In the first quarter Saturday, the Lynx had six turnovers, scored six points and made only one of 15 shots.

With WNBA Commissioner Donna Orender in attendance, the Lynx closed a 15-point deficit to two but fell short in a 72-65 loss to the Houston Comets in front of 5,865 at Target Center. The Lynx's fifth loss in a row gave the Comets their first road victory.

Rookie Candice Wiggins almost singlehandedly pulled the Lynx (6-6) back into contention. Wiggins finished with 24 points -- 13 on free throws--leading the team for the fourth time this season. Seimone Augustus scored 12, as the Lynx shot a season-low 27.5 percent in falling to .500 for the first time this season.
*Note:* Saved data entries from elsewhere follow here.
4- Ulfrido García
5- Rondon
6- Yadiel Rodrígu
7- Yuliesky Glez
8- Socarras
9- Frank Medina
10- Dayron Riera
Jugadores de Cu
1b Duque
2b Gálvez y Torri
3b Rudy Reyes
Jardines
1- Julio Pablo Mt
Wiggins' success is even more impressive given that her WNBA experience is only 11 games deep. The starters for Houston (4-8) have an average of nearly nine years in the league.

The caliber of play hasn't been the biggest surprise to Wiggins, however. Her hardest adjustment to the WNBA: the losing. In four years at Stanford, she lost consecutive games only twice.

"We had a back-to-back loss at Stanford and it was like the end of the universe," Wiggins said, when asked about losing twice in the past 48 hours.

After the sour first quarter, the Lynx hit a different superlative in the second, tying a season high with 23 points. The Lynx cut the deficit to 34-32 at the start of the third quarter and then missed five of their next six shots. Illustrative of the fourth quarter was a Wiggins steal that ended with a missed layup.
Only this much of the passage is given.